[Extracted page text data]
# # #

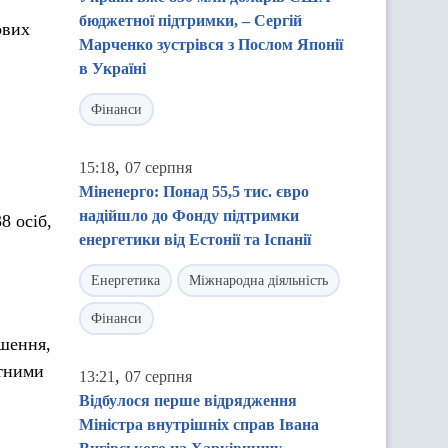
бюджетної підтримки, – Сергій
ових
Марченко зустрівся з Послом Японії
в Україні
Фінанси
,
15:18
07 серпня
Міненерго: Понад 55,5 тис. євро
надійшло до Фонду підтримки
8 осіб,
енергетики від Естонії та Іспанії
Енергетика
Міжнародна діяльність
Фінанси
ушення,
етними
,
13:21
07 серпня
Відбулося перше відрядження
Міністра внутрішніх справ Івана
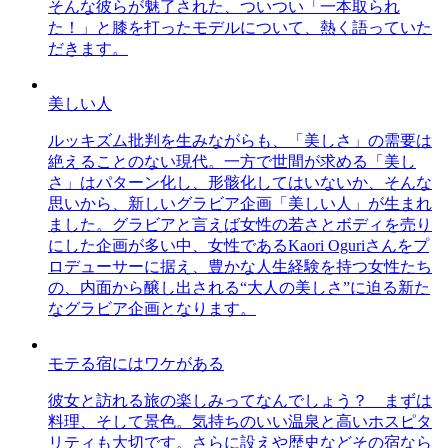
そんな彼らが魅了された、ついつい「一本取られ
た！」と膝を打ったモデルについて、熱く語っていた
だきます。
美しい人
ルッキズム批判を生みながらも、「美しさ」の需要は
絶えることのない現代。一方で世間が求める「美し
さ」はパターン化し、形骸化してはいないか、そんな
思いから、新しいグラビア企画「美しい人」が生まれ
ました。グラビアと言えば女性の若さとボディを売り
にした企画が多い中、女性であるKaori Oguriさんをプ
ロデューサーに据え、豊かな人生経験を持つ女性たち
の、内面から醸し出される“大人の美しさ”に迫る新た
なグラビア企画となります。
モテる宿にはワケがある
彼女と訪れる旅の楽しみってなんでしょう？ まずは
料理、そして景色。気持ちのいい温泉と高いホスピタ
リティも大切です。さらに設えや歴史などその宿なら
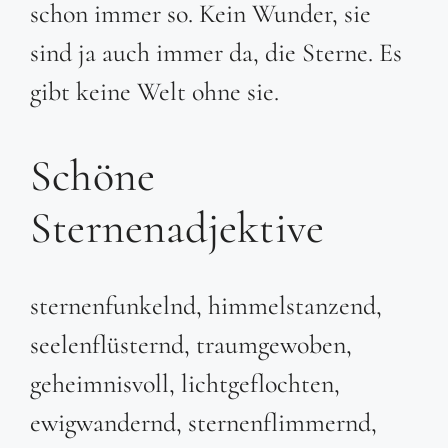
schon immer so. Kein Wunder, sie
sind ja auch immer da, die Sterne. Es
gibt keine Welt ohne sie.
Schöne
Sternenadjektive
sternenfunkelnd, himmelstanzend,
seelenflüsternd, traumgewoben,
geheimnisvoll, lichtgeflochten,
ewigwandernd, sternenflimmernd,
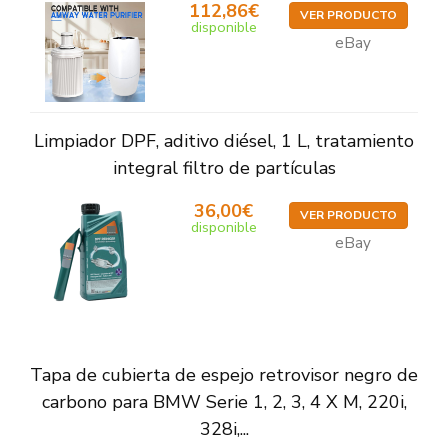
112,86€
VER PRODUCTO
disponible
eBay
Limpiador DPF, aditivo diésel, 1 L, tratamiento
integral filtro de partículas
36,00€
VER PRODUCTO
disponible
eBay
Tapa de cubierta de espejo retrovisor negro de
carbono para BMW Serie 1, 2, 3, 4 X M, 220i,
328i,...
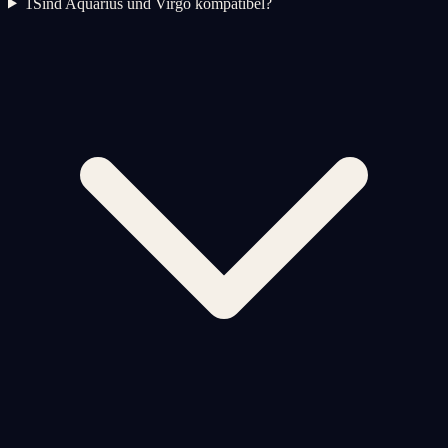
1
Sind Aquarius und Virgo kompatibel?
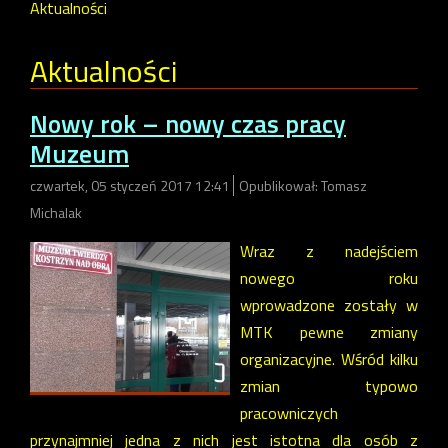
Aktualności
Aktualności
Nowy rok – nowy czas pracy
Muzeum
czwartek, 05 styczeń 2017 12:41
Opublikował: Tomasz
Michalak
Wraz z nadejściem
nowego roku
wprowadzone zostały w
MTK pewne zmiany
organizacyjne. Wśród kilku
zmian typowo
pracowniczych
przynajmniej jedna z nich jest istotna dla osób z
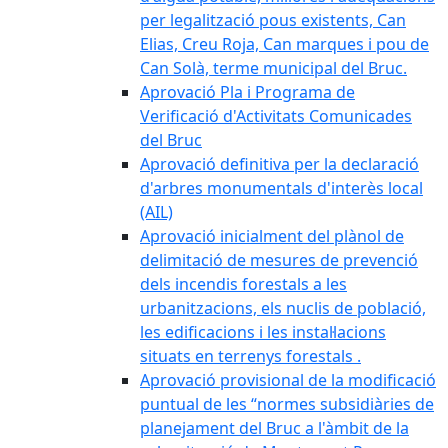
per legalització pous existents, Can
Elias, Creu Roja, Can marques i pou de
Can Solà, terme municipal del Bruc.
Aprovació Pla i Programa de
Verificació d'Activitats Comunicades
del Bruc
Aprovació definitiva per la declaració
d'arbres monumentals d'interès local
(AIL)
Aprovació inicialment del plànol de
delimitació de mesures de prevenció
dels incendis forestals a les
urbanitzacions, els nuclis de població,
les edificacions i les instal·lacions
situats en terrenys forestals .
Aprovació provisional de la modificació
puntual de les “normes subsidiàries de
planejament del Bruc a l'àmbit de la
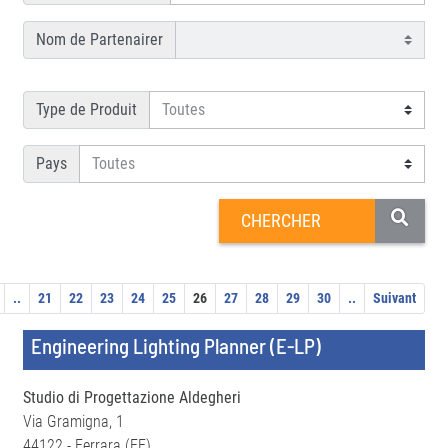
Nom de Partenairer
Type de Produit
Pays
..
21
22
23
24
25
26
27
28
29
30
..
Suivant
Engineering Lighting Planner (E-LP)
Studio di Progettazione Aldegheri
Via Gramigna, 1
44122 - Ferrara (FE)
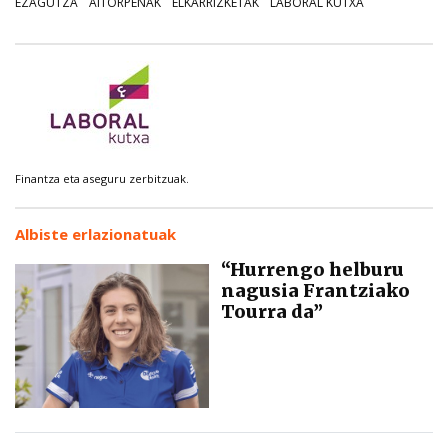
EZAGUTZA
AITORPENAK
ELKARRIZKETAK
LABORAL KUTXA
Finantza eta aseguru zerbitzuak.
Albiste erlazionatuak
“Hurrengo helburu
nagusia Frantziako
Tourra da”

# # #

Your instructions —
Only the lines above that hold "Aprovació" are wanted. Show every one of them.

Task solution —
Aprovació Pla i Programa de
Aprovació definitiva per la declaració
Aprovació inicialment del plànol de
Aprovació provisional de la modificació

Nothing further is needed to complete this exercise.